Unfortunately, the more general you make a video the less of an impact it will make. Just like a magnifying glass, by targeting one specific part of your audience, you will focus all of your attention (and the light, in the case of the magnifying glass) on one type of client, and it shows. A history buff will feel more resonance with a video featuring Abe Lincoln, especially if it’s for a bookstore that has an entire wall of books dedicated to history.

What is your brand?

By now, you should know your brand inside and out. You should know what you stand for, what you want to sell and how you want to sell it. Branding is a very important piece of information for your video – your video needs to stay true to your core values, otherwise it will look fake and forced – which will get you nowhere with potential clients.
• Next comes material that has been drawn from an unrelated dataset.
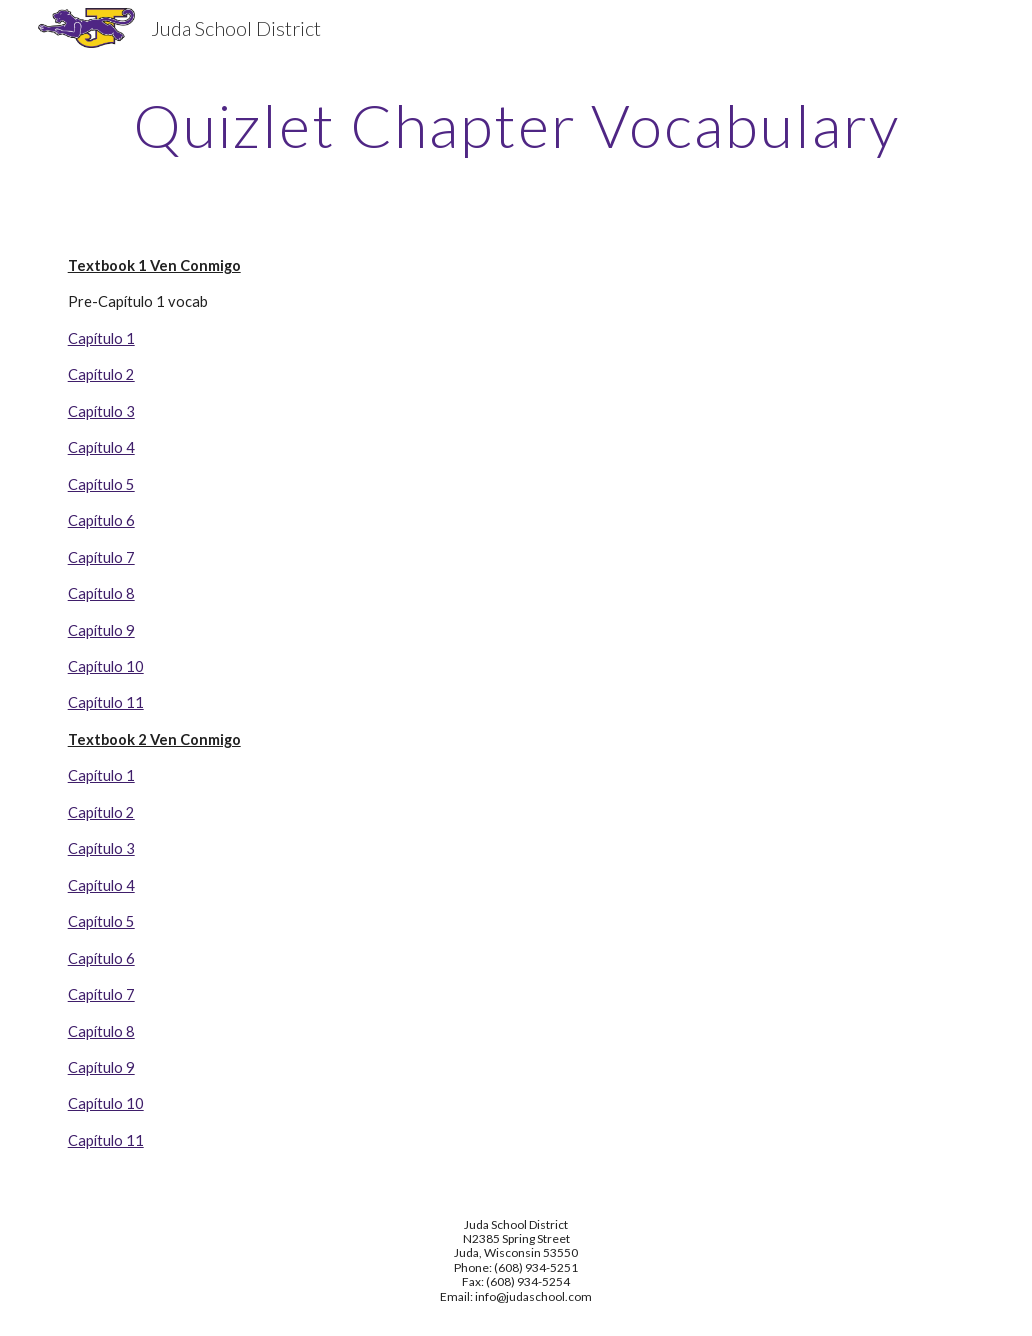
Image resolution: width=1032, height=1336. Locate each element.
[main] (516, 125)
An example – say our bookstore is well-known for its launch parties, where customers dress up according to the book in question. The video with Abe Lincoln would fit in well, don’t you think? Now, same bookstore – but it’s known for being the place to go for students looking for textbooks – no fun or frivolity here. The video would not jive with the overall “feel” and “personality” of the bookstore.

If you are having problems discerning what your brand is, the easiest way is to brainstorm. Write down the name of your company, and then branching out from there, write every single word that comes to mind. You might be surprised at what you come up with … in fact, you might end up sparking an idea for your next video!

What is your expectations and strategy?

Before you start anything, you need to know what you want to get out of it. Rather than going into creating a video blind, and hoping that it will be successful, you need to determine what your goals are. Do you want to get more likes on your Facebook page? More visitors to your website? Maybe you just want to spread the word, and make your brand more known.

Once you have a goal in mind, then you need to figure out your strategy on getting there. How do you get more likes and visitors? Our bookstore could add a 10% coupon to its Facebook offerings and website. It could also hold contests, or provide free things (such as bookmarks) to those who like the page or join an e-newsletter service.

Improving your brand recognition is just as simple – boil down exactly what you want your brand to represent, and portray that in an easy-to-understand, and memorable way, to your viewers. The bookstore, which would like to represent itself as an approachable place for readers to come browse,  could showcase that comfortableness by including the proprietor in a couch with a book by his side and a cup of coffee nearby.

Video is one of the premium ways of advertising your business. Once you know your customers, your brand, your expectations and your strategy, you will go far in being successful.